Identifiquei dez características de “Spotlight” que ajudam a exemplificar o método Hollywood e várias grandes tendências que estão a mudar Hollywood.

Local, mas global. Trata-se de uma história local com poder para atrair audiências globais, uma especialidade de Hollywood. As idiossincrasias do local – Boston, a cidade muito católica – são bem reveladas, mas a história é facilmente compreendida por audiências em qualquer parte do mundo, católico e não católico.

“High concept” universal. O termo “high concept” foi desenvolvido pela Pixar, o estúdio de animação fundado por George Lucas, comprado por Steve Jobs e que se fundiu com a Disney. O termo serve para designar “a ideia” que unifica e permeia todo o filme. Por exemplo, o “high concept” do filme “Up” da Pixar é “fly away”, voar para longe. O enredo (ou “plot”) de “Spotlight” é baseado num “high concept” universal que poderia ser definido como “o direito à dignidade”.

“Plot” universal. É simples: o velho “who done it”, quem praticou o crime? “Spotlight” é basicamente um filme de investigação, e embora conheçamos o desfecho, as audiências são seduzidas pelo processo da investigação.

Qualidade a baixo preço. “Spotlight” insere-se numa tendência crescente para pequenas produções mas de grande qualidade a todos os níveis, que contrastam com os blockbusters de 250 milhões de dólares. É um difícil exercício tornado mais premente no mundo da distribuição digital (YouTube, Amazon, Netflix, etc) em que mesmos os melhores produtos se perdem num mundo de abundância e irrelevância audiovisual. Exige-se mestria do marketing digital, ou seja, de publicidade e promoção nas redes sociais, por ser mais barato e porque é o meio certo para atingir públicos selecionados.

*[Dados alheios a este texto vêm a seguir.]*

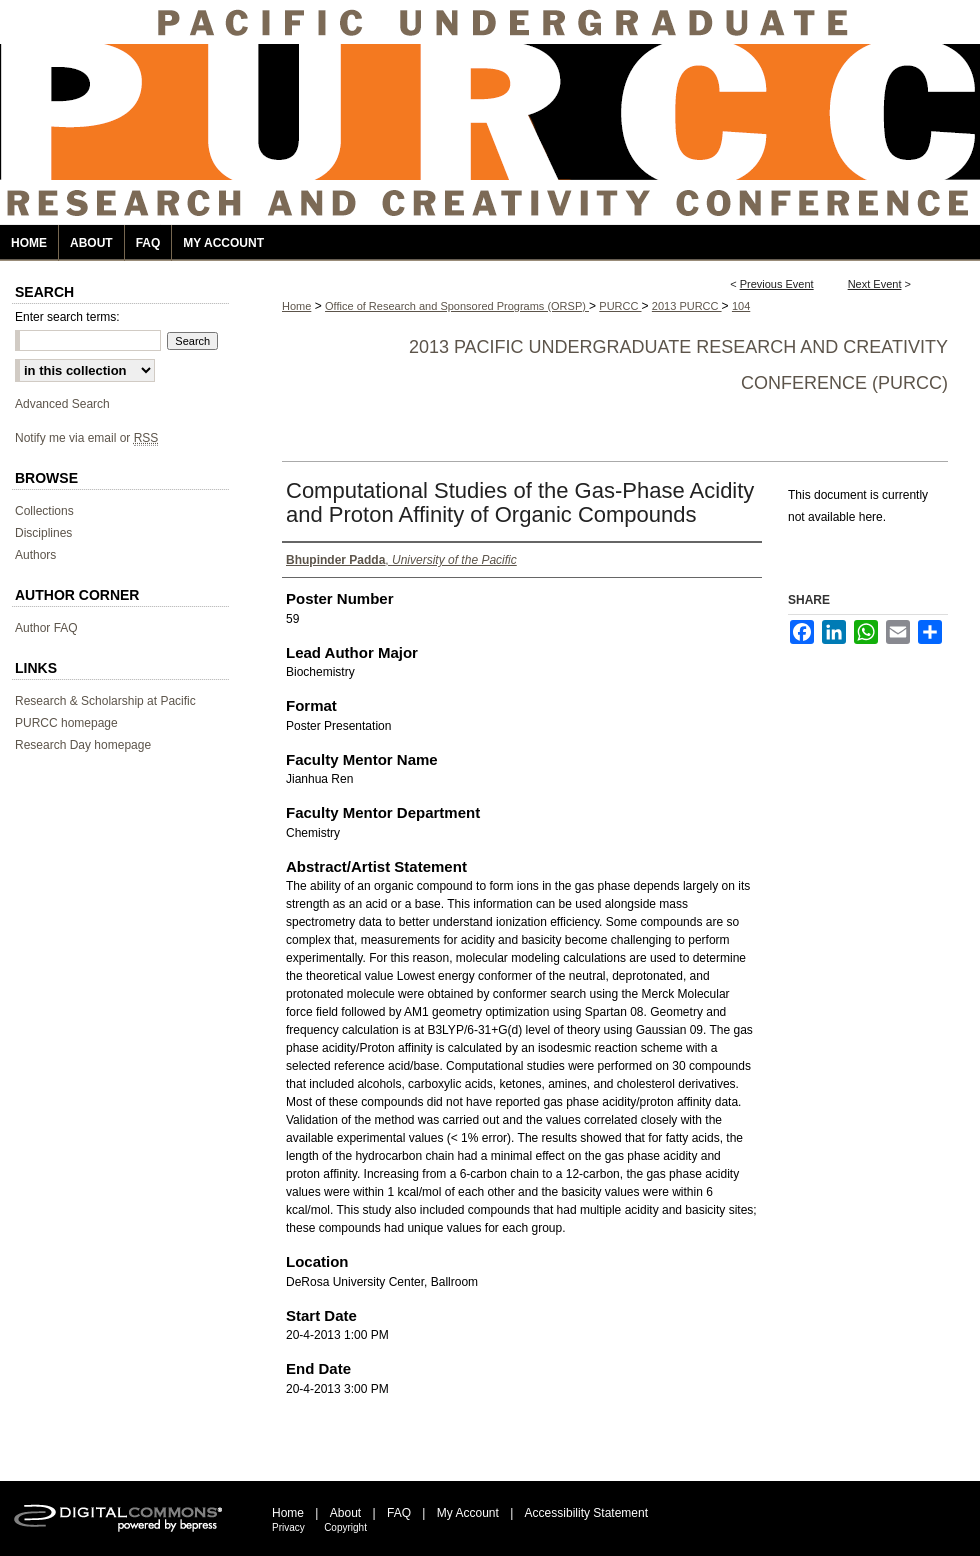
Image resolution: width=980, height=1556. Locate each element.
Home (296, 306)
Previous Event (777, 284)
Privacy (288, 1527)
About (345, 1513)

Independentes ativos. “Spotlight” revela a emergência e o crescente ativismo de investidores e produtores independentes dos seis grandes estúdios. O filme foi financiado por Open Road Films, uma pequena empresa de Hollywood para investimento em cinema formada há apenas cinco anos por duas cadeias de salas de cinema, AMC Entertainment (AMC) e Regal Entertainment Group (Regal). A empresa obteve recentemente uma linha de crédito de USD 100 milhões até 2018. Não é muito mas dá para vários “Spotlights”.

Pequeno orçamento. O filme foi produzido com um orçamento de apenas 20 milhões de dólares por Participant Media, uma empresa fundada por Jeff Skoll, antigo presidente de eBay. Outro exemplo é o filme “Babel” de Alejandro Iñarritu que custou 25 milhões de dólares.

Mudança social. A abordagem de temas sociais é outra forte tendência. O objetivo de criação de Participant Media foi a produção de conteúdos que promovam mudança social.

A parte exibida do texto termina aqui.